L'expérience est le nom que chacun donne à ses erreurs
Le 18 avril dernier, naissaient à Manigri, une localité de la Commune de Bassila des triplets d’une ménagère et d’un cultivateur. Face aux revenus squelettiques des parents des nouveaux- nés, tous des garçons, un appel à l’aide a été lancée.
Par : Matini MARCOS
La naissance d’un triplet de garçons, dont deux nés dans le même placenta et un dans un autre, est une occasion pour que les Organisations non gouvernementales (ONG) qui pullulent dans le pays et qui disent s’occuper de la famille, de l’enfance, de la pauvreté puissent se manifester.
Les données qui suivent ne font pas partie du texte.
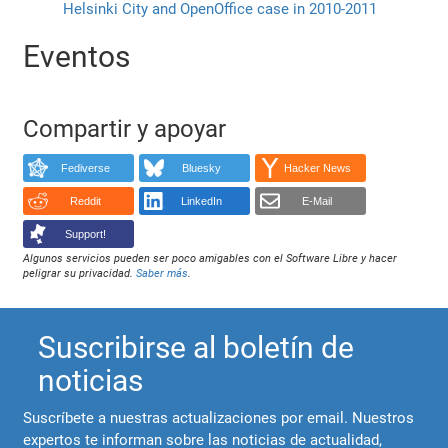
Helsinki City and OpenOffice case in 2010-2011
Eventos
Compartir y apoyar
Fediverse
Bluesky
Hacker News
Reddit
LinkedIn
E-Mail
Support!
Algunos servicios pueden ser poco amigables con el Software Libre y hacer
peligrar su privacidad.
Saber más
.
Suscribirse al boletín de
noticias
Suscríbete a nuestras actualizaciones por email. Nuestros
expertos te informan sobre las noticias de actualidad,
Mais hélas, elles ne se bousculent pas à la porte des triplets. Et on se demande en réalité leur utilité et pourtant, celles-ci continuent de bénéficier des financements de leurs donateurs. Près d’un mois déjà que les trois garçons sont venus au monde et rien de la part de ces ONG, mis à part quelques proches de la famille qui ont déboursé quelques centimes. Même le Ministère de la Famille, de la mère et de l’enfant, qui par le biais de son service décentralisé, devrait réagir au quart de tour continue de traîner les pas. Face à ce mutisme, on s’interroge sur l’inactivité de l’ong Vidolé de l’honorable Rosine Vieyra Soglo, alors que les populations sont habituées à sa promptitude à aller au chevet des triplets et des quadruplets. La générosité des uns et la promptitude des ONG ont fait jusqu’ici défaut. Certainement que l’association de Mme Chantal de Souza Yayi, l’épouse du Président de la République, connue pour sa générosité, se fera annoncer au chevet des triplets incessament.